Saved entries:
---

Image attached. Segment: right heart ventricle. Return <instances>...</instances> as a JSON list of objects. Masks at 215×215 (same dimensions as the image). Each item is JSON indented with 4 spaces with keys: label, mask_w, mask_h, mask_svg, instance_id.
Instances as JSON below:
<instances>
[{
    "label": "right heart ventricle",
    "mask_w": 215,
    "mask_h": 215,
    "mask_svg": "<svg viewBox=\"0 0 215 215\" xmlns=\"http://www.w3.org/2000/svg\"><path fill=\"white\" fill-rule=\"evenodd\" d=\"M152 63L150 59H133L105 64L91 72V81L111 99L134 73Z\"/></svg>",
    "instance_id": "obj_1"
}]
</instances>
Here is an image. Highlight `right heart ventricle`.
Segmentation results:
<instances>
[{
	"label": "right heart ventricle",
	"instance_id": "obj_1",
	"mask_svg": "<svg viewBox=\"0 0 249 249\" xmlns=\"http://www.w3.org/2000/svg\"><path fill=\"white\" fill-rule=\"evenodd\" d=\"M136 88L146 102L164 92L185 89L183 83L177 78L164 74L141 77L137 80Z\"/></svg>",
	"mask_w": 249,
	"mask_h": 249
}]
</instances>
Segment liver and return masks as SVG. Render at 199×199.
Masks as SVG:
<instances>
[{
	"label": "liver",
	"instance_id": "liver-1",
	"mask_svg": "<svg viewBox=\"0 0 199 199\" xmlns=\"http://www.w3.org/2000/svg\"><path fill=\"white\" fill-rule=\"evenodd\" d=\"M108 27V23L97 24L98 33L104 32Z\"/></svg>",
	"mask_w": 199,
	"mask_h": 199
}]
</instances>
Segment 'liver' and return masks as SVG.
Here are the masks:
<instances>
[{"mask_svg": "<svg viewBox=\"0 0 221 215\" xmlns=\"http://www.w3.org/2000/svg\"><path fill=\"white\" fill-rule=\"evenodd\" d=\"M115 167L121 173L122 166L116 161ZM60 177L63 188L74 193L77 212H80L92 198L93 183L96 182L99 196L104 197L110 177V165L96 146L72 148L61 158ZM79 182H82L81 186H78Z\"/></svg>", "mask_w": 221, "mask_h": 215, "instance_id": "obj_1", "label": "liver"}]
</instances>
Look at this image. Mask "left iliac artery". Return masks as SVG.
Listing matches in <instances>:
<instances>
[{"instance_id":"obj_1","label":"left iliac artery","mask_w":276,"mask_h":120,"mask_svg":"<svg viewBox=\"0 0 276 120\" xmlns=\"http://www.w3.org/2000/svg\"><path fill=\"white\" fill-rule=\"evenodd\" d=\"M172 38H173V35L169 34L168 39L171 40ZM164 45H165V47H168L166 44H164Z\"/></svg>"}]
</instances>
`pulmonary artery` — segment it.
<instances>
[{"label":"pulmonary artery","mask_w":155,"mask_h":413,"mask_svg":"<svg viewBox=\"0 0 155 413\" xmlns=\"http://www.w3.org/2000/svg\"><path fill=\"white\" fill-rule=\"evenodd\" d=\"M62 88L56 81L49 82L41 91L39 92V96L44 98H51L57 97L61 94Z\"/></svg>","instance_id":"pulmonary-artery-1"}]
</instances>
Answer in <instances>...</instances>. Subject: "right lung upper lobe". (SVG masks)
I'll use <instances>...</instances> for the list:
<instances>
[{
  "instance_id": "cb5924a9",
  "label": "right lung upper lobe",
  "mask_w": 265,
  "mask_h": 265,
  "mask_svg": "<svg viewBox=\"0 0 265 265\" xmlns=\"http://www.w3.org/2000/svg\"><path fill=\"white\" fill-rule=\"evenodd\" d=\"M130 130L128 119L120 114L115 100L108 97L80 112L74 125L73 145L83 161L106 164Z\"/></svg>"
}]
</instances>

---

- Exercise aim: A verbatim transcription of all the entries above is required.

- Task output:
Image attached. Segment: right heart ventricle. Return <instances>...</instances> as a JSON list of objects. Masks at 215×215 (same dimensions as the image). Each item is JSON indented with 4 spaces with keys: label, mask_w, mask_h, mask_svg, instance_id.
Instances as JSON below:
<instances>
[{
    "label": "right heart ventricle",
    "mask_w": 215,
    "mask_h": 215,
    "mask_svg": "<svg viewBox=\"0 0 215 215\" xmlns=\"http://www.w3.org/2000/svg\"><path fill=\"white\" fill-rule=\"evenodd\" d=\"M152 63L150 59H133L105 64L91 72V81L111 99L134 73Z\"/></svg>",
    "instance_id": "obj_1"
}]
</instances>
Here is an image. Highlight `right heart ventricle`.
Segmentation results:
<instances>
[{
	"label": "right heart ventricle",
	"instance_id": "obj_1",
	"mask_svg": "<svg viewBox=\"0 0 249 249\" xmlns=\"http://www.w3.org/2000/svg\"><path fill=\"white\" fill-rule=\"evenodd\" d=\"M136 88L146 102L164 92L185 89L183 83L177 78L164 74L141 77L137 80Z\"/></svg>",
	"mask_w": 249,
	"mask_h": 249
}]
</instances>
Segment liver and return masks as SVG. Render at 199×199.
Masks as SVG:
<instances>
[{
	"label": "liver",
	"instance_id": "liver-1",
	"mask_svg": "<svg viewBox=\"0 0 199 199\" xmlns=\"http://www.w3.org/2000/svg\"><path fill=\"white\" fill-rule=\"evenodd\" d=\"M108 27V23L97 24L98 33L104 32Z\"/></svg>",
	"mask_w": 199,
	"mask_h": 199
}]
</instances>
Segment 'liver' and return masks as SVG.
Here are the masks:
<instances>
[{"mask_svg": "<svg viewBox=\"0 0 221 215\" xmlns=\"http://www.w3.org/2000/svg\"><path fill=\"white\" fill-rule=\"evenodd\" d=\"M115 167L121 173L122 166L116 161ZM60 177L63 188L74 193L77 212H80L92 198L93 183L96 182L99 196L104 197L110 177V165L96 146L72 148L61 158ZM79 182H82L81 186H78Z\"/></svg>", "mask_w": 221, "mask_h": 215, "instance_id": "obj_1", "label": "liver"}]
</instances>
Look at this image. Mask "left iliac artery". Return masks as SVG.
Listing matches in <instances>:
<instances>
[{"instance_id":"obj_1","label":"left iliac artery","mask_w":276,"mask_h":120,"mask_svg":"<svg viewBox=\"0 0 276 120\" xmlns=\"http://www.w3.org/2000/svg\"><path fill=\"white\" fill-rule=\"evenodd\" d=\"M172 38H173V35L169 34L168 39L171 40ZM164 45H165V47H168L166 44H164Z\"/></svg>"}]
</instances>
`pulmonary artery` — segment it.
<instances>
[{"label":"pulmonary artery","mask_w":155,"mask_h":413,"mask_svg":"<svg viewBox=\"0 0 155 413\" xmlns=\"http://www.w3.org/2000/svg\"><path fill=\"white\" fill-rule=\"evenodd\" d=\"M62 88L56 81L49 82L41 91L39 92V96L44 98H51L57 97L61 94Z\"/></svg>","instance_id":"pulmonary-artery-1"}]
</instances>
Answer in <instances>...</instances>. Subject: "right lung upper lobe". (SVG masks)
I'll use <instances>...</instances> for the list:
<instances>
[{
  "instance_id": "cb5924a9",
  "label": "right lung upper lobe",
  "mask_w": 265,
  "mask_h": 265,
  "mask_svg": "<svg viewBox=\"0 0 265 265\" xmlns=\"http://www.w3.org/2000/svg\"><path fill=\"white\" fill-rule=\"evenodd\" d=\"M130 130L128 119L120 114L115 100L108 97L80 112L74 125L73 145L83 161L106 164Z\"/></svg>"
}]
</instances>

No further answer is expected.